Ed traveled to Stanford University Medical Center in California for maxillomandibular advancement surgery, in which jaw bones are repositioned to relieve airway obstruction and help alleviate sleep apnea. His recovery did not go well. “I was comatose on my feet,” he says. “I couldn’t eat anything. I didn’t know if I would live, so I turned over the company to Eric and Jonathan. It was like my last will and testament.”
Ed survived. Eric took over running Florikan. Jonathan stayed in Atlanta but made a business move that might well have saved the company. He orchestrated the sale of one of Florikan’s controlled-release patents to a large potato producer. The $6 million it brought in saw Florikan through the rough patch.
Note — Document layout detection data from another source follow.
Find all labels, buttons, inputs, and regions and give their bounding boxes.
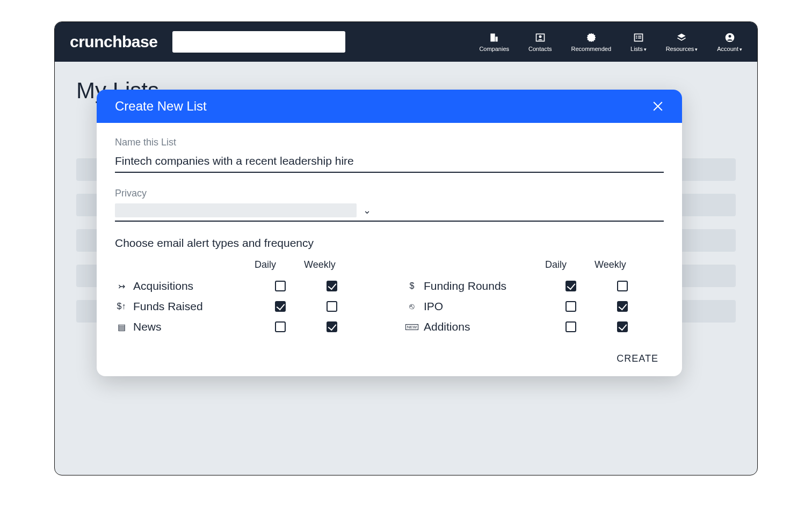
alert-label: Acquisitions <box>133 280 255 292</box>
chevron-down-icon: ▾ <box>695 47 698 52</box>
news-icon: ▤ <box>115 322 128 332</box>
alert-row-funds-raised: $↑ Funds Raised <box>115 296 373 317</box>
create-list-modal: Create New List Name this List Privacy ⌄… <box>97 90 682 376</box>
alerts-right-column: Daily Weekly $ Funding Rounds ⎋ IPO <box>405 259 664 337</box>
top-nav: Companies Contacts Recommended Lists▾ <box>479 32 742 52</box>
nav-account[interactable]: Account▾ <box>717 32 742 52</box>
svg-rect-8 <box>638 38 641 39</box>
nav-lists[interactable]: Lists▾ <box>630 32 647 52</box>
layers-icon <box>676 32 687 43</box>
alert-label: Funds Raised <box>133 300 255 313</box>
privacy-select[interactable] <box>115 203 357 217</box>
merge-icon: ↣ <box>115 281 128 291</box>
privacy-field-label: Privacy <box>115 188 664 199</box>
alert-row-additions: NEW Additions <box>405 317 664 337</box>
checkbox-news-weekly[interactable] <box>327 321 337 332</box>
chevron-down-icon: ▾ <box>740 47 742 52</box>
list-icon <box>633 32 644 43</box>
contact-card-icon <box>534 32 546 43</box>
list-name-input[interactable] <box>115 152 664 173</box>
alert-label: Funding Rounds <box>424 280 545 292</box>
account-circle-icon <box>724 32 736 43</box>
nav-label: Resources▾ <box>666 46 698 52</box>
svg-rect-6 <box>638 36 641 37</box>
svg-rect-7 <box>636 38 637 39</box>
alerts-left-column: Daily Weekly ↣ Acquisitions $↑ Funds Rai… <box>115 259 373 337</box>
col-header-daily: Daily <box>255 259 276 270</box>
alert-label: IPO <box>424 300 545 313</box>
nav-resources[interactable]: Resources▾ <box>666 32 698 52</box>
nav-label: Account▾ <box>717 46 742 52</box>
checkbox-acquisitions-daily[interactable] <box>275 281 286 291</box>
alert-row-funding-rounds: $ Funding Rounds <box>405 276 664 296</box>
alert-row-news: ▤ News <box>115 317 373 337</box>
modal-title: Create New List <box>115 99 207 114</box>
alerts-section-title: Choose email alert types and frequency <box>115 237 664 250</box>
app-frame: crunchbase Companies Contacts Recommende… <box>54 21 758 475</box>
checkbox-news-daily[interactable] <box>275 321 286 332</box>
dollar-up-icon: $↑ <box>115 302 128 311</box>
alert-row-acquisitions: ↣ Acquisitions <box>115 276 373 296</box>
share-icon: ⎋ <box>405 302 418 311</box>
svg-rect-1 <box>496 36 498 41</box>
new-badge-icon: NEW <box>405 324 418 330</box>
create-button[interactable]: CREATE <box>617 353 658 364</box>
chevron-down-icon: ▾ <box>644 47 647 52</box>
checkbox-funding-rounds-weekly[interactable] <box>617 281 628 291</box>
dollar-icon: $ <box>405 281 418 291</box>
svg-rect-0 <box>491 34 495 42</box>
checkbox-ipo-daily[interactable] <box>566 301 576 312</box>
checkbox-funding-rounds-daily[interactable] <box>566 281 576 291</box>
checkbox-funds-raised-weekly[interactable] <box>327 301 337 312</box>
page-area: My Lists Create New List Name this List … <box>55 62 757 475</box>
close-icon[interactable] <box>652 100 664 112</box>
top-bar: crunchbase Companies Contacts Recommende… <box>55 22 757 62</box>
alert-label: Additions <box>424 320 545 333</box>
checkbox-additions-daily[interactable] <box>566 321 576 332</box>
alert-row-ipo: ⎋ IPO <box>405 296 664 317</box>
nav-label: Recommended <box>571 46 611 52</box>
modal-header: Create New List <box>97 90 682 123</box>
building-icon <box>488 32 500 43</box>
nav-label: Lists▾ <box>630 46 647 52</box>
alert-label: News <box>133 320 255 333</box>
svg-rect-5 <box>636 36 637 37</box>
checkbox-ipo-weekly[interactable] <box>617 301 628 312</box>
checkbox-acquisitions-weekly[interactable] <box>327 281 337 291</box>
nav-label: Contacts <box>528 46 552 52</box>
checkbox-additions-weekly[interactable] <box>617 321 628 332</box>
nav-companies[interactable]: Companies <box>479 32 509 52</box>
name-field-label: Name this List <box>115 137 664 148</box>
checkbox-funds-raised-daily[interactable] <box>275 301 286 312</box>
nav-recommended[interactable]: Recommended <box>571 32 611 52</box>
col-header-daily: Daily <box>545 259 567 270</box>
brand-logo: crunchbase <box>70 33 157 51</box>
col-header-weekly: Weekly <box>304 259 336 270</box>
verified-badge-icon <box>585 32 597 43</box>
svg-point-10 <box>728 35 731 38</box>
svg-point-3 <box>539 35 541 38</box>
search-input[interactable] <box>172 31 345 53</box>
chevron-down-icon[interactable]: ⌄ <box>363 204 371 216</box>
nav-label: Companies <box>479 46 509 52</box>
nav-contacts[interactable]: Contacts <box>528 32 552 52</box>
alerts-grid: Daily Weekly ↣ Acquisitions $↑ Funds Rai… <box>115 259 664 337</box>
col-header-weekly: Weekly <box>595 259 626 270</box>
Subsequently, Ed says, the company suffered from mismanagement by a few newcomers placed in executive positions — including a CFO who was “completely incompetent” — so, in 2013, he and Betty returned to help nurture the company back to health. Part of the process was getting rid of the bad seeds.
Eric took over as CEO that year and put together a top-notch team, Ed says. In 2015, Florikan opened another, larger plant in Wauchula, about 50 miles east of company headquarters in Lakewood Ranch.
Eric allows that the business relationship with his father was rocky at times, but says it with a chuckle. “Like any family business, we’ve had plenty of drama along the way,” he explains. “My father always thinks he’s right; he has a very strong personality, and I have a lot of that, too. We eventually separated our roles and found the right things to do. Dad was the visionary. I ran the company.”
Ed’s consulting agreement with Florikan finds him in the office a couple of afternoons a week, where he continues to work on fertilizer technology.
“It’s very nice now,” Eric says. “The business is doing well. Dad has things to do and people to talk to but is no longer controlling. And he has his NASA work.”
Ed and Betty leave their condo door unlocked so the grandkids can come and go, grab an ice cream from the fridge, take a shower, hang out with Papa Ed and Mimi. “There’s nothing better in life,” Ed intones tenderly.